1. 47
  1. 5

    Why does nobody complain about how OpenSSL doesn’t follow the UNIX philosophy of “Do one thing well”?

    1. 34

      Probably because there’s already so many other things to complain about with openssl that it doesn’t make the top 5 cut.

      1. 18

        Because the “Unix philosophy” is incredibly vague and ex-post-facto rationalization. That, and I suspect cryptography operations would be hard to do properly like that.

        1. 4

          Does UNIX follow the UNIX philosophy?

          I mean, ls has has 11 options and 4 of them deal with sorting. According to the UNIX philosophy sort should’ve been used for sorting. So “Do one thing well” doesn’t hold here. Likewise, other tenets are not followed too closely. For example, most of these sorting options were added later (“build afresh rather than complicate old programs” much?).

          The first UNIX, actually, didn’t have sort so it can be understood why an option might’ve been added (only t at the time) and why it might’ve stayed (backwards compatibility). Addition of sort kinda follows the UNIX philosophy but addition of more sorting options to ls after sort was added goes completely contrary to it.

          1. 3

            Theoretically, yes: it seems that Bell Labs’ UNIX followed the UNIX philosophy, but BSD broke it.

            Reference: http://harmful.cat-v.org/cat-v/

          2. 4

            Everyone’s still wondering if the right way to phrase it is that “it does too many things” or “it doesn’t do any of them well” ¯\_(ツ)_/¯

            1. 2

              Maybe because it’s not really a tool you’re expected to use beyond a crypto swiss army knife.

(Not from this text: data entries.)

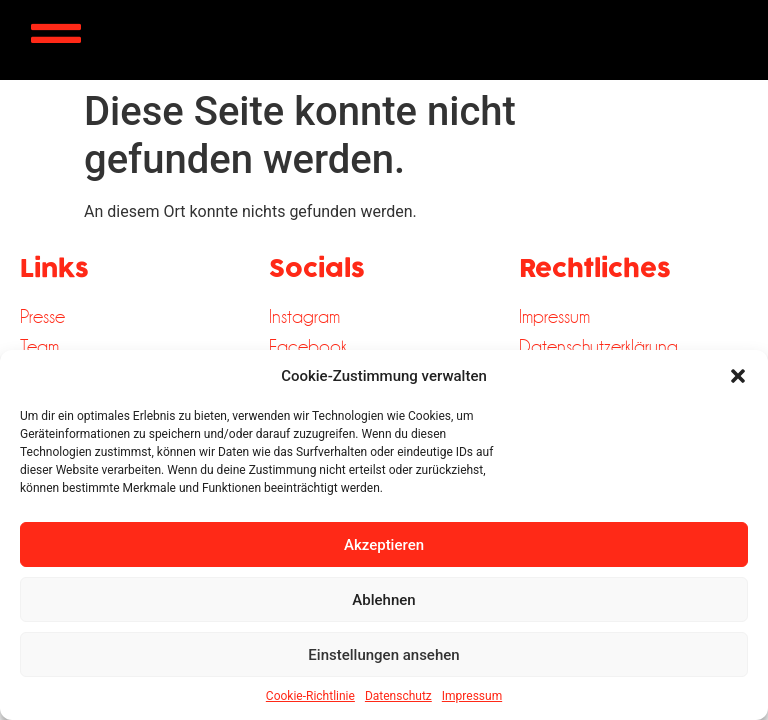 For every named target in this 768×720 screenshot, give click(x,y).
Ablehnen (383, 600)
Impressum (472, 696)
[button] (738, 376)
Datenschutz (398, 696)
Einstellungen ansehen (383, 655)
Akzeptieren (384, 545)
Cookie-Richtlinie (310, 696)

I mean, it became a defacto certificate request generator, because people have it installed by default, but there are better tools for that. As a debug tool it is a “one thing well” tool. The one thing is “poke around encryption content / functions”.

              Otherwise, what would be the point of extracting things like ans1parse, pkey, or others if they would be backed by the same library anymore. Would it change anything if you called openssl-asn1parse as a separate tool instead of openssl asn1parse?

              1. 1

                For the same reason no one complains about curl either?

                1. 1

                  related, here’s a wget gui that looks similarly complex https://www.jensroesner.com/wgetgui/#screen

              2. 4

                try ffmpeg

                1. 1

                  That’s beautiful. I miss Platinum.

                  1. 1

                    Wondering the tool making the gui, or it’s pure image editing?

                    1. 7

                      It’s probably just an image. Looks like macOS 9 (maybe 8). Seems like too much effort to atually fire that up to mock a GUI.